◆ Exercise goal:
A line below contains "Password (669, 461)", and a later one contains "Privacy Policy (142, 2428)". Repeat both, with every line between them, exactly.

Items from a dataset:
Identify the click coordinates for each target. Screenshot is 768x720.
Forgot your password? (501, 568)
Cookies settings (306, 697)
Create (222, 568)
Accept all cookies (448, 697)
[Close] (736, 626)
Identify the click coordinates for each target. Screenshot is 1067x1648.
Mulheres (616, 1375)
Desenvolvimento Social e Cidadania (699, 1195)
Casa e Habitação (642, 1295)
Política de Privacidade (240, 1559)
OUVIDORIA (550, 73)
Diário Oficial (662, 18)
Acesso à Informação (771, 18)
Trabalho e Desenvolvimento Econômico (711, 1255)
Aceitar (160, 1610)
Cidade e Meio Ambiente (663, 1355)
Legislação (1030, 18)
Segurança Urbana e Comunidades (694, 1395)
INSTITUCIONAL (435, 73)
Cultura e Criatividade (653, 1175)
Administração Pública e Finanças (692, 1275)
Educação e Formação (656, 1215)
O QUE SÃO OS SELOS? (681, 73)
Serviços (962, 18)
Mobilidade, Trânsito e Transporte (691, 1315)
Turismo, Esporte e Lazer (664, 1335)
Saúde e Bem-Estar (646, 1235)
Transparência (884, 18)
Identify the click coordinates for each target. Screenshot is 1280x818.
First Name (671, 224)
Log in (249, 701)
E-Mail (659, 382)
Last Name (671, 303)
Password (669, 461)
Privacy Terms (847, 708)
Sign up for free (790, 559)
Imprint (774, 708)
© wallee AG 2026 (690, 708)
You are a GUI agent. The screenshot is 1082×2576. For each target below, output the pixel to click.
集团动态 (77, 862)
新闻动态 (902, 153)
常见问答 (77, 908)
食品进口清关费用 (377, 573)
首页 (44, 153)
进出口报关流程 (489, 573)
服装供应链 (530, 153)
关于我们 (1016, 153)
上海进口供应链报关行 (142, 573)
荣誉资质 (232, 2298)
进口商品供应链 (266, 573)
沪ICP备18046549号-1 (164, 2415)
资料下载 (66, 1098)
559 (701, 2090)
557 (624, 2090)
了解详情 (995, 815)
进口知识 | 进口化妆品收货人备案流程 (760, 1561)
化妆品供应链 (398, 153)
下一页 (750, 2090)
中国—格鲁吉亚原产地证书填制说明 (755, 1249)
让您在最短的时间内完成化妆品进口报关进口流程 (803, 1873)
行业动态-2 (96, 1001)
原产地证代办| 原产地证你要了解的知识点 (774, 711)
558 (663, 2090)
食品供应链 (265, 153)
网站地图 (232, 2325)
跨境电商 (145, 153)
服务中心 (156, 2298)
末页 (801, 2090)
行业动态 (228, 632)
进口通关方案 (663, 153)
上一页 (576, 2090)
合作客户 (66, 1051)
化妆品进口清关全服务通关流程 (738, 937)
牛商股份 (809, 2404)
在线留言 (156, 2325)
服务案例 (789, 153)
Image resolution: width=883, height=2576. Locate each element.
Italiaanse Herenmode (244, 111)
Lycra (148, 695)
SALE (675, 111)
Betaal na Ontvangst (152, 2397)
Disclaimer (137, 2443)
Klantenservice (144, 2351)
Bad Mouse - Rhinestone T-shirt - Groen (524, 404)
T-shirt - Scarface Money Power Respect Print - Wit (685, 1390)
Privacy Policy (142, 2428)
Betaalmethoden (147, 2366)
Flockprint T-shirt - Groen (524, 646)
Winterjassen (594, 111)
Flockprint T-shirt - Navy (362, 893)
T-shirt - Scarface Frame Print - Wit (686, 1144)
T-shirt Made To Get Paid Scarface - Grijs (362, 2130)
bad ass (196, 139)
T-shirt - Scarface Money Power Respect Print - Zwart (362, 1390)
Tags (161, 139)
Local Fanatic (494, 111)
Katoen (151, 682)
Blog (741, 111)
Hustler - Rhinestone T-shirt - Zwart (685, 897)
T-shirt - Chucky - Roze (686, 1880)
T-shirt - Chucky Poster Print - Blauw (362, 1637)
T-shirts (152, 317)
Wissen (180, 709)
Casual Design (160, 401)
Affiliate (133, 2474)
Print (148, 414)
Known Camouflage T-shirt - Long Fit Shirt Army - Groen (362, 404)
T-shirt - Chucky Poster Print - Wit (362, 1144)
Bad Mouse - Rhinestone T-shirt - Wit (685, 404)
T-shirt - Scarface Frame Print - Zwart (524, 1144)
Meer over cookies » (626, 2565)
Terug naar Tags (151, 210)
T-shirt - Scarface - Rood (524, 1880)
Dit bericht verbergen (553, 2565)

◆ Answer box:
Password (669, 461)
Privacy Terms (847, 708)
Sign up for free (790, 559)
Imprint (774, 708)
© wallee AG 2026 (690, 708)
You are a GUI agent. The screenshot is 1082×2576. For each target below, output the pixel to click.
集团动态 (77, 862)
新闻动态 (902, 153)
常见问答 (77, 908)
食品进口清关费用 (377, 573)
首页 (44, 153)
进出口报关流程 (489, 573)
服装供应链 (530, 153)
关于我们 (1016, 153)
上海进口供应链报关行 (142, 573)
荣誉资质 (232, 2298)
进口商品供应链 (266, 573)
沪ICP备18046549号-1 (164, 2415)
资料下载 (66, 1098)
559 (701, 2090)
557 (624, 2090)
了解详情 (995, 815)
进口知识 | 进口化妆品收货人备案流程 (760, 1561)
化妆品供应链 (398, 153)
下一页 (750, 2090)
中国—格鲁吉亚原产地证书填制说明 (755, 1249)
让您在最短的时间内完成化妆品进口报关进口流程 (803, 1873)
行业动态-2 (96, 1001)
原产地证代办| 原产地证你要了解的知识点 (774, 711)
558 (663, 2090)
食品供应链 (265, 153)
网站地图 (232, 2325)
跨境电商 (145, 153)
服务中心 (156, 2298)
末页 (801, 2090)
行业动态 (228, 632)
进口通关方案 (663, 153)
上一页 (576, 2090)
合作客户 (66, 1051)
化妆品进口清关全服务通关流程 (738, 937)
牛商股份 (809, 2404)
在线留言 (156, 2325)
服务案例 (789, 153)
Image resolution: width=883, height=2576. Locate each element.
Italiaanse Herenmode (244, 111)
Lycra (148, 695)
SALE (675, 111)
Betaal na Ontvangst (152, 2397)
Disclaimer (137, 2443)
Klantenservice (144, 2351)
Bad Mouse - Rhinestone T-shirt - Groen (524, 404)
T-shirt - Scarface Money Power Respect Print - Wit (685, 1390)
Privacy Policy (142, 2428)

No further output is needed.